January 22, 2014 / 6:10 AM / 4 years ago

UPDATE 2-ABB warns on Q4 amid weak power demand, project delays

* ABB says $260 mln charge due to project delays, restructuring

* Sees Q4 net profit at $525 mln vs $924.25 mln analyst forecasts

* Sees Q4 EPS at $0.23 vs $0.40 analyst forecasts

* Follows Alstom Q4 profit warning

* ABB shares down 4 percent

By Katharina Bart

ZURICH, Jan 22 (Reuters) - Swiss engineering group ABB told investors on Wednesday it would miss fourth-quarter profit expectations due to weak orders at its power division and delays on wind projects in the North Sea.

ABB said its power division would take $260 million in charges, bringing its fourth-quarter net profit expectations to $525 million, well short of analysts’ average forecast of $924 million, according to Thomson Reuters data.

Most of the charges were due to storms delaying construction for offshore wind farms, which are among the most expensive renewable energy projects, while $50 million was due to past legal issues, losses from selling and discontinuing some activities.

Chief Executive Ulrich Spiesshofer said ABB was still “seeing uncertainty in the market on the power side”, with stiffer regulation and project delays causing orders in the unit to soften last year.

The power unit is also aiming to be more selective about the offshore wind power projects it takes on to increase returns.

“The division’s new leadership is assessing the progress and targets of the realignment, and we expect to provide an update when we announce the fourth-quarter and full-year results (on Feb. 13),” Spiesshofer told investors.

ABB has appointed Claudio Facchin as unit head to replace Brice Koch, who began as boss of OC Oerlikon last week.

“This is a setback for ABB in turning around the power systems division,” said Bank J. Safra Sarasin analyst Michael Studer, who said the unit may be “kitchen-sinking” charges into its accounts following the management change.

ABB’s shares were down 4 percent at 23.22 Swiss francs at 0945 GMT, underperforming a 0.3 percent fall in the broader European industrial index.

ABB’s power rivals are having similar troubles. On Tuesday, shares in French heavy engineering group Alstom, which is more active in large thermal power systems, tumbled when it cut its targets for profitability and cashflow after weak orders for power equipment.

Wholesale power prices have plunged in recent years due to generation overcapacity as Europe’s weak economy has curbed energy demand.

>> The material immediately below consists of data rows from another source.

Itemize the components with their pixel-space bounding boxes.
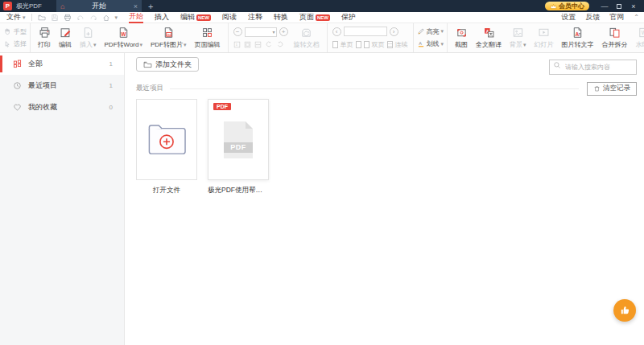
background-button: 背景▾ bbox=[506, 27, 530, 49]
zoom-out-button[interactable]: − bbox=[233, 27, 242, 36]
pdf-file-card[interactable]: PDF PDF 极光PDF使用帮助.pdf bbox=[208, 99, 269, 195]
new-badge: NEW bbox=[196, 14, 211, 21]
feedback-link[interactable]: 反馈 bbox=[585, 12, 600, 23]
feedback-fab[interactable] bbox=[613, 299, 636, 322]
snip-button[interactable]: 截图 bbox=[451, 27, 472, 49]
rotate-left-button[interactable] bbox=[265, 40, 273, 48]
document-tab[interactable]: ⌂ 开始 × bbox=[56, 0, 142, 12]
sidebar-item-favorites[interactable]: 我的收藏 0 bbox=[0, 97, 124, 118]
rotate-doc-button: 旋转文档 bbox=[290, 27, 324, 49]
zoom-level-select[interactable]: ▾ bbox=[245, 27, 277, 37]
collapse-ribbon-button[interactable]: ⌃ bbox=[634, 14, 639, 21]
folder-plus-icon bbox=[145, 122, 188, 158]
menu-tab-insert[interactable]: 插入 bbox=[155, 12, 169, 23]
print-button[interactable]: 打印 bbox=[34, 27, 55, 49]
menu-tab-page[interactable]: 页面NEW bbox=[299, 12, 330, 23]
search-input[interactable] bbox=[549, 60, 637, 75]
page-edit-button[interactable]: 页面编辑 bbox=[191, 27, 225, 49]
sidebar-item-all[interactable]: 全部 1 bbox=[0, 53, 124, 75]
toolbar: 手型 选择 打印 编辑 插入▾ W bbox=[0, 23, 644, 53]
merge-split-icon bbox=[609, 27, 621, 39]
website-link[interactable]: 官网 bbox=[609, 12, 624, 23]
prev-page-button[interactable]: ‹ bbox=[332, 27, 341, 36]
chevron-down-icon: ▾ bbox=[139, 42, 142, 48]
chevron-down-icon: ▾ bbox=[93, 42, 97, 48]
menu-tab-start[interactable]: 开始 bbox=[129, 12, 143, 23]
menubar: 文件▾ ▾ 开始 插入 编辑NEW 阅读 注释 转换 页面NEW 保护 设置 反… bbox=[0, 12, 644, 23]
menu-tab-convert[interactable]: 转换 bbox=[274, 12, 288, 23]
item-count: 1 bbox=[109, 82, 113, 89]
underline-button[interactable]: A 划线▾ bbox=[417, 39, 444, 48]
fit-page-button[interactable] bbox=[244, 41, 251, 48]
member-center-button[interactable]: 会员中心 bbox=[545, 2, 589, 10]
redo-icon bbox=[89, 14, 97, 22]
sidebar: 全部 1 最近项目 1 我的收藏 0 bbox=[0, 53, 125, 345]
actual-size-button[interactable]: 1 bbox=[233, 41, 241, 48]
quick-access-caret[interactable]: ▾ bbox=[115, 14, 118, 21]
translate-icon: A bbox=[483, 27, 495, 39]
chevron-down-icon: ▾ bbox=[441, 41, 444, 47]
edit-icon bbox=[60, 27, 72, 39]
two-page-icon[interactable] bbox=[356, 41, 361, 48]
menu-tab-read[interactable]: 阅读 bbox=[222, 12, 237, 23]
two-page-button[interactable]: 双页 bbox=[372, 40, 385, 49]
hand-tool-button[interactable]: 手型 bbox=[3, 27, 27, 36]
single-page-button[interactable]: 单页 bbox=[341, 40, 353, 49]
crown-icon bbox=[550, 3, 557, 10]
two-page-icon[interactable] bbox=[364, 41, 369, 48]
zoom-in-button[interactable]: + bbox=[279, 27, 288, 36]
home-icon[interactable] bbox=[102, 14, 110, 22]
open-file-card[interactable]: 打开文件 bbox=[136, 99, 197, 195]
main-panel: 添加文件夹 最近项目 清空记录 bbox=[125, 53, 644, 345]
fit-width-button[interactable] bbox=[254, 41, 262, 48]
next-page-button[interactable]: › bbox=[390, 27, 398, 36]
pdf-to-image-button[interactable]: PDF转图片▾ bbox=[147, 27, 191, 49]
svg-text:A: A bbox=[419, 41, 422, 46]
pdf-to-word-button[interactable]: W PDF转Word▾ bbox=[101, 27, 147, 49]
snip-icon bbox=[456, 27, 468, 39]
sidebar-item-recent[interactable]: 最近项目 1 bbox=[0, 75, 124, 97]
grid-icon bbox=[13, 60, 22, 68]
page-edit-icon bbox=[201, 27, 213, 39]
add-folder-button[interactable]: 添加文件夹 bbox=[136, 57, 199, 72]
translate-button[interactable]: A 全文翻译 bbox=[472, 27, 506, 49]
app-title: 极光PDF bbox=[16, 2, 42, 10]
edit-button[interactable]: 编辑 bbox=[55, 27, 76, 49]
clear-history-button[interactable]: 清空记录 bbox=[587, 82, 637, 96]
menu-tab-annotate[interactable]: 注释 bbox=[248, 12, 262, 23]
maximize-icon bbox=[617, 4, 621, 9]
background-icon bbox=[512, 27, 524, 39]
svg-text:A: A bbox=[576, 31, 580, 37]
trash-icon bbox=[593, 85, 601, 92]
highlight-button[interactable]: 高亮▾ bbox=[417, 27, 444, 36]
rotate-right-button[interactable] bbox=[276, 40, 284, 48]
insert-button: 插入▾ bbox=[76, 27, 101, 49]
menu-tab-edit[interactable]: 编辑NEW bbox=[180, 12, 211, 23]
maximize-button[interactable] bbox=[612, 2, 626, 10]
select-tool-button[interactable]: 选择 bbox=[3, 39, 27, 48]
page-number-input[interactable] bbox=[344, 27, 387, 36]
single-page-icon[interactable] bbox=[332, 41, 338, 48]
watermark-button: W 水印▾ bbox=[632, 27, 644, 49]
folder-icon bbox=[143, 60, 152, 69]
merge-split-button[interactable]: 合并拆分 bbox=[598, 27, 632, 49]
continuous-icon[interactable] bbox=[387, 41, 393, 48]
chevron-down-icon: ▾ bbox=[273, 29, 275, 35]
continuous-button[interactable]: 连续 bbox=[395, 40, 408, 49]
close-button[interactable]: × bbox=[626, 2, 641, 10]
titlebar: P 极光PDF ⌂ 开始 × + 会员中心 — × bbox=[0, 0, 644, 12]
image-to-text-button[interactable]: A 图片转文字 bbox=[558, 27, 598, 49]
highlighter-icon bbox=[417, 27, 425, 35]
open-file-icon[interactable] bbox=[38, 14, 46, 22]
new-badge: NEW bbox=[316, 14, 330, 21]
quick-print-icon[interactable] bbox=[64, 14, 72, 22]
minimize-button[interactable]: — bbox=[597, 2, 612, 10]
tab-close-icon[interactable]: × bbox=[134, 2, 138, 10]
image-to-text-icon: A bbox=[572, 27, 584, 39]
app-logo: P bbox=[3, 2, 12, 10]
divider bbox=[170, 88, 579, 89]
menu-tab-protect[interactable]: 保护 bbox=[341, 12, 356, 23]
file-menu[interactable]: 文件▾ bbox=[6, 12, 26, 23]
settings-link[interactable]: 设置 bbox=[561, 12, 576, 23]
new-tab-button[interactable]: + bbox=[148, 2, 153, 11]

In addition, cheap U.S. coal has been pouring into Europe, making gas-fired generation uncompetitive.

European utilities have mothballed or closed more than 21 gigawatts (GW) of capacity over the past 18 months and focused on new sources of income, including renewables and energy efficiency.

Like rivals Schneider Electric of France and Germany’s Siemens, ABB is also facing a dearth of big orders as industrial customers delay spending in a weak global economy.

For the period 2011-2015, ABB aims to increase overall sales at a compound annual growth rate of 7-10 percent organically, aiming to outpace economic and market growth.

After spending more than $10 billion on acquisitions in recent years, the group is now focusing on integrating those purchases, which include U.S. groups Baldor and Thomas & Betts as well as solar energy company Power One.

The company, which makes products as varied as robots, power grids for utilities, and transformers used on electric trains, hopes that expanding services such as maintenance and technical support will help shield its business from economic cycles.